Pour vous, la débâcle était certaine. Vous en aviez même prédit le terme, mais vos collègues européens ont été plus sceptiques…
Oui, mon échec est de n’avoir pas réussi à les convaincre que la république ne tiendrait pas après le départ des troupes occidentales – OTAN et alliés de l’OTAN. Ce n’est pas faute d’avoir répété mon point de vue et de les avoir informés avant, pendant et après des opérations d’évacuations de tous nos employés afghans entre mai et juin 2021. Je leur avais même proposé des places sur le vol spécial que la France avait mis en place pour l’évacuation anticipée de nos ressortissants, le 17 juillet 2021, soit un mois avant la chute de Kaboul. Aucune autre nation n’a souhaité en profiter.

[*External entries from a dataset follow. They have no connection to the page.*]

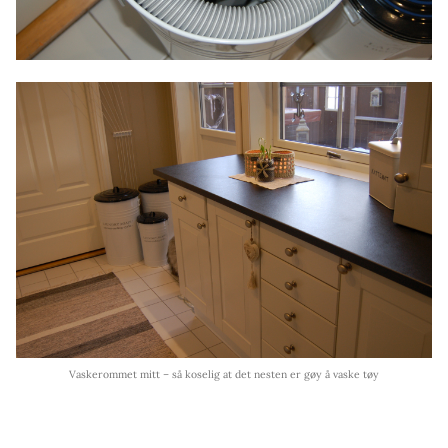
Vaskerommet mitt – så koselig at det nesten er gøy å vaske tøy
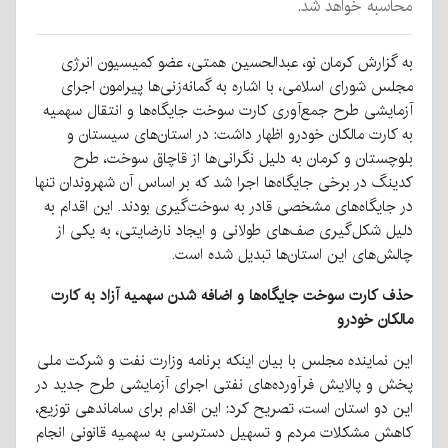
محاسبه خواهد شد.
به گزارش کرمان نو، عبدالحسین همتی، عضو کمیسیون انرژی
مجلس شورای اسلامی، با اشاره به گمانه‌زنی‌ها پیرامون اجرای
آزمایشی طرح جمع‌آوری کارت سوخت جایگاه‌ها و انتقال سهمیه
به کارت مالکان خودرو اظهار داشت: در استان‌های سیستان و
بلوچستان و کرمان به دلیل نگرانی‌ها از قاچاق سوخت، طرح
کدینگ در برخی جایگاه‌ها اجرا شد که بر اساس آن شهروندان تنها
در جایگاه‌های مشخصی قادر به سوخت‌گیری بودند. این اقدام به
دلیل شکل‌گیری صف‌های طولانی و ایجاد نارضایتی، به یکی از
چالش‌های این استان‌ها تبدیل شده است.
حذف کارت سوخت جایگاه‌ها و اضافه شدن سهمیه آزاد به کارت
مالکان خودرو
این نماینده مجلس با بیان اینکه برنامه وزارت نفت و شرکت ملی
پخش و پالایش فرآورده‌های نفتی اجرای آزمایشی طرح جدید در
این دو استان است، تصریح کرد: این اقدام برای ساماندهی توزیع،
کاهش مشکلات مردم و تسهیل دسترسی به سهمیه قانونی انجام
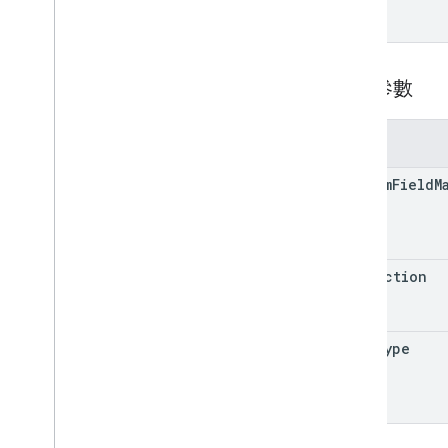
role assignments
角色
結構定義
查詢參數
權杖
兩步驟驗證
位使用者
參數
總覽
create
Guest
custom
Field
M
刪除
獲得
insert
projection
清單
make
Admin
修補
view
Type
登出
undelete
update
watch
users
.
aliases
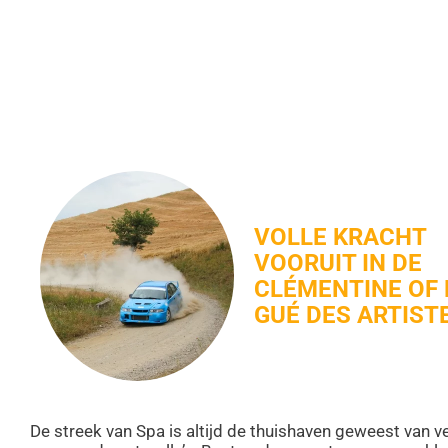
VOLLE KRACHT
VOORUIT IN DE
CLÉMENTINE OF 
GUÉ DES ARTIST
De streek van Spa is altijd de thuishaven geweest van v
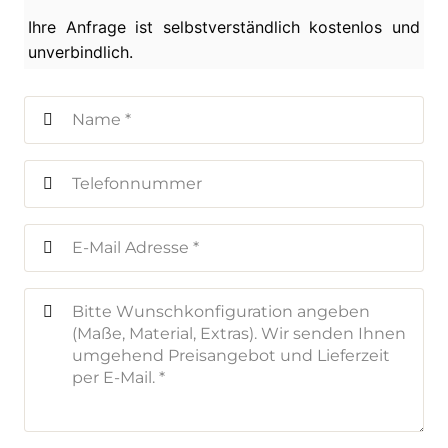
Ihre Anfrage ist selbstverständlich kostenlos und
unverbindlich.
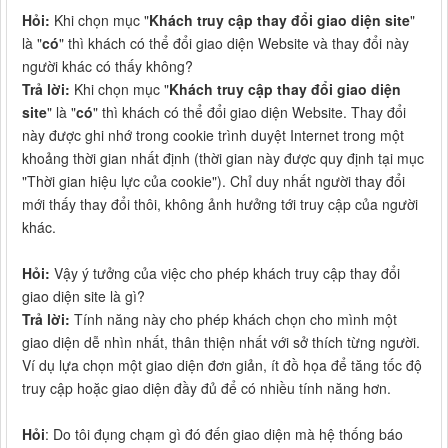
Hỏi:
Khi chọn mục "
Khách truy cập thay đổi giao diện site
"
là "
có
" thì khách có thể đổi giao diện Website và thay đổi này
người khác có thấy không?
Trả lời:
Khi chọn mục "
Khách truy cập thay đổi giao diện
site
" là "
có
" thì khách có thể đổi giao diện Website. Thay đổi
này được ghi nhớ trong cookie trình duyệt Internet trong một
khoảng thời gian nhất định (thời gian này được quy định tại mục
"Thời gian hiệu lực của cookie"). Chỉ duy nhất người thay đổi
mới thấy thay đổi thôi, không ảnh hưởng tới truy cập của người
khác.
Hỏi:
Vậy ý tưởng của việc cho phép khách truy cập thay đổi
giao diện site là gì?
Trả lời:
Tính năng này cho phép khách chọn cho mình một
giao diện dễ nhìn nhất, thân thiện nhất với sở thích từng người.
Ví dụ lựa chọn một giao diện đơn giản, ít đồ họa để tăng tốc độ
truy cập hoặc giao diện đầy đủ để có nhiều tính năng hơn.
Hỏi
: Do tôi đụng chạm gì đó đến giao diện mà hệ thống báo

Il y a plusieurs explications à cela. D’abord, une forme de biais cognitif : il est très difficile d’oser réfléchir à l’impensable, surtout quand les perspectives ainsi ouvertes ne sont pas plaisantes. Le consensus, voire le conformisme, est plus confortable. Ensuite, il y avait un biais psychologique : quand on a beaucoup, voire massivement investi dans un projet, en l’occurrence la construction d’un État démocratique et développé en Afghanistan, il est très difficile d’accepter que ce projet soit voué à l’échec. Ceci est également vrai dans le monde des affaires : il n’y a rien de plus dur que de savoir prendre la décision de « couper ses pertes ».
Il y a eu parfois de frictions avec les Américains…

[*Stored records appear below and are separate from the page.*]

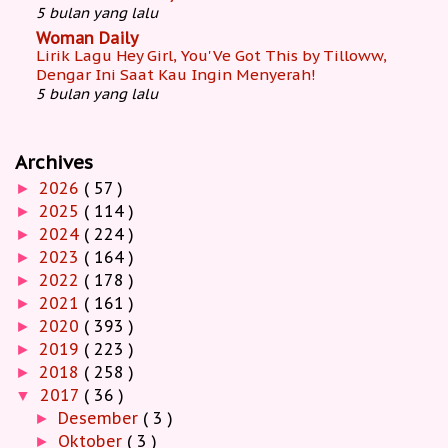
5 bulan yang lalu
Woman Daily
Lirik Lagu Hey Girl, You'Ve Got This by Tilloww,
Dengar Ini Saat Kau Ingin Menyerah!
5 bulan yang lalu
Archives
2026
( 57 )
►
2025
( 114 )
►
2024
( 224 )
►
2023
( 164 )
►
2022
( 178 )
►
2021
( 161 )
►
2020
( 393 )
►
2019
( 223 )
►
2018
( 258 )
►
2017
( 36 )
▼
Desember
( 3 )
►
Oktober
( 3 )
►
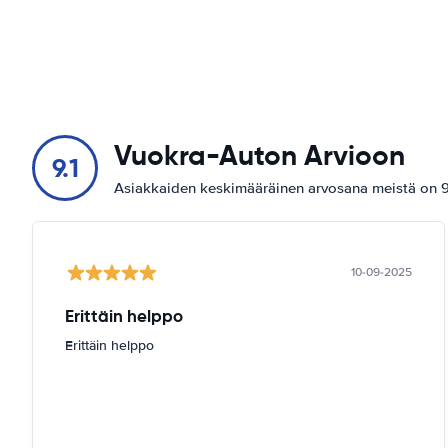
Vuokra-Auton Arvioon
9.1
Asiakkaiden keskimääräinen arvosana meistä on 9.
10-09-2025
Erittäin helppo
Erittäin helppo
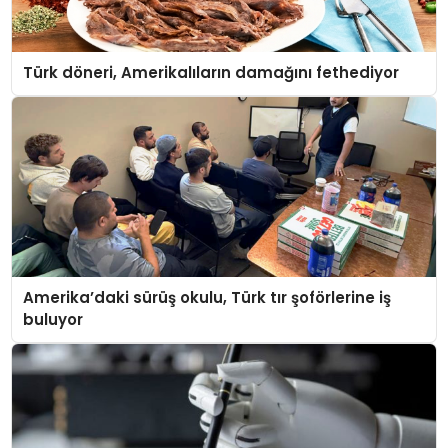
Türk döneri, Amerikalıların damağını fethediyor
Amerika’daki sürüş okulu, Türk tır şoförlerine iş
buluyor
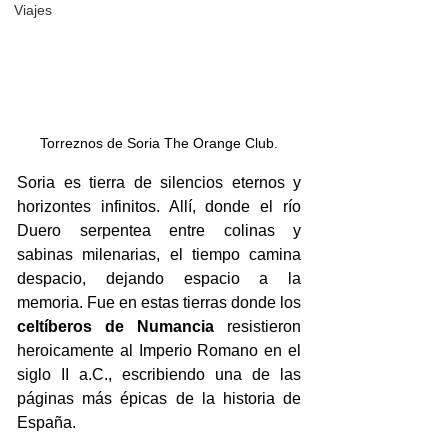
Viajes
Torreznos de Soria The Orange Club.
Soria es tierra de silencios eternos y 
horizontes infinitos. Allí, donde el río 
Duero serpentea entre colinas y 
sabinas milenarias, el tiempo camina 
despacio, dejando espacio a la 
memoria. Fue en estas tierras donde los 
celtíberos de Numancia
 resistieron 
heroicamente al Imperio Romano en el 
siglo II a.C., escribiendo una de las 
páginas más épicas de la historia de 
España.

La France était pourtant dans une position moins inconfortable que certains de nos autres grands alliés qui avaient toujours des contingents militaires importants dans le pays, comme le Royaume-Uni, l’Allemagne à Mazar-e-Sharif ou l’Italie à Herat. Le retrait des forces françaises avait été décidé par le président Sarkozy dès 2012, accéléré par le président Hollande, et jamais remis en question par le président Macron. Notre empreinte était donc plus légère. De ce point de vue, il est incontestable que les États-Unis ont négocié pour tout le monde, avec des consultations plus formelles que substantielles avec leurs alliés, mais avec un impact plus limité pour nous que pour les autres, en dépit de notre engagement pendant dix ans.

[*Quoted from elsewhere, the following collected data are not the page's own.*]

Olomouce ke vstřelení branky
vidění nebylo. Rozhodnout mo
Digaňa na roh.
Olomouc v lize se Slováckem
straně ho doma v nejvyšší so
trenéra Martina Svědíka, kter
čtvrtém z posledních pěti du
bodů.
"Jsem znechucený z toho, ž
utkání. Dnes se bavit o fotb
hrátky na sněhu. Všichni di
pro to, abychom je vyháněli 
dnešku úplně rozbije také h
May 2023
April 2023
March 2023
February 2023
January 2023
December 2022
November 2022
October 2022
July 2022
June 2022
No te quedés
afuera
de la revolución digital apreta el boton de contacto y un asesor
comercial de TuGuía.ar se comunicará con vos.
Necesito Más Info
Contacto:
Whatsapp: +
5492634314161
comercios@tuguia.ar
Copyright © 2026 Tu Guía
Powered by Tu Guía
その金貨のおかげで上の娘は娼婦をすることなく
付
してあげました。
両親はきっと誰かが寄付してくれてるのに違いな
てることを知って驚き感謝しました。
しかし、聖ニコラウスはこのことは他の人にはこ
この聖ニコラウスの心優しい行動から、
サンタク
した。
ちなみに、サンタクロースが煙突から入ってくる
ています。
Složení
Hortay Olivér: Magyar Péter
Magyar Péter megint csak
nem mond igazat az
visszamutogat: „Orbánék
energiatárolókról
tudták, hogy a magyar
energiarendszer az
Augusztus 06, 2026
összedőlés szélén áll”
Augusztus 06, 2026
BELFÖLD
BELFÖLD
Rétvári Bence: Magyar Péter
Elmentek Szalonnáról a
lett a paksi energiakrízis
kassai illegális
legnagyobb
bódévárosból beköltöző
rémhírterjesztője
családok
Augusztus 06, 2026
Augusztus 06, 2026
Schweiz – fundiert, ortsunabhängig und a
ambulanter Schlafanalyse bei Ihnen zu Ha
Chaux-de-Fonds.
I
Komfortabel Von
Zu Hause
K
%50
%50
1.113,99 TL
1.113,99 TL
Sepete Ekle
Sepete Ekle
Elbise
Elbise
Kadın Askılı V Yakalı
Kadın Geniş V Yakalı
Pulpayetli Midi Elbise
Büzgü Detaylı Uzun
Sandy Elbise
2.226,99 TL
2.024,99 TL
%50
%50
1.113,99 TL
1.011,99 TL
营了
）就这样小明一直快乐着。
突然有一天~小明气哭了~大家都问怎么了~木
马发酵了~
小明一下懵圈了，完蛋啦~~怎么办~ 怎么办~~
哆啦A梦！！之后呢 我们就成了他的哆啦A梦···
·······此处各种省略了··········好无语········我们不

Pour ma part, je n’oublierai jamais que c’est un équipage américain qui m’a héliporté hors de la zone verte à 18h46 le 15 août, juste avant que les talibans n’y entrent vers 18h50, avant qu’ils ne mettent à sac l’ancienne base de l’OTAN d’où nous venions de décoller. Je n’oublie pas non plus que ce sont les Marines et les parachutistes de la 82ème Airborne Division (celle qui libéra Sainte-Mère l’Église, pour mémoire) qui, par leur présence, ont assuré la sécurité de l’aéroport, ce qui nous a permis d’y opérer jusqu’au 27 août. Je n’oublie pas les 13 Marines qui sont morts dans l’attentat-suicide du 26 août – un kamikaze de l’État islamique au Khorasan, la branche afghane de Daech, s’était fait détonner à Abbey Gate, provoquant la mort de 196 personnes.
Cependant, il est vrai qu’il y a pu y avoir des frictions avec eux. Je pense à ce moment où les autorités militaires américaines refusaient que nous fassions entrer dans l’aéroport des Afghans, en raison de l’insécurité qui y régnait, pendant que Washington et Londres se félicitaient du succès de leurs opérations d’évacuations. Et à ces moments où les militaires américains et britanniques nous interdisaient de faire entrer ceux que la France voulait mettre en sécurité, ce qui par ailleurs était tout à fait compréhensible de leur point de vue, car lorsque vous avez 15 000 personnes devant un portail blindé, il est très difficile, à peine de créer de mortels mouvements de foule, de laisser entrer certains et pas d’autres. Mais les militaires américains ont aussi rapidement salué le succès de nos opérations, notamment lorsque nous avons exfiltré plus de 300 personnes de l’ambassade de France, seule restée ouverte en ville, ou lorsque nous avons organisé à distance un convoi de bus que nous avons su recueillir en sécurité grâce au travail rigoureux des diplomates protégés par les forces spéciales (le Commando parachutiste de l’Air n°10) et le détachement de sécurité de l’ambassade de France (des policiers issus de la Sécurité publique, des CRS et du Service de la protection) renforcé par mon escorte du RAID. Cette reconnaissance nous a donné une forme de crédit que nous avons utilisé pour d’autres opérations complexes.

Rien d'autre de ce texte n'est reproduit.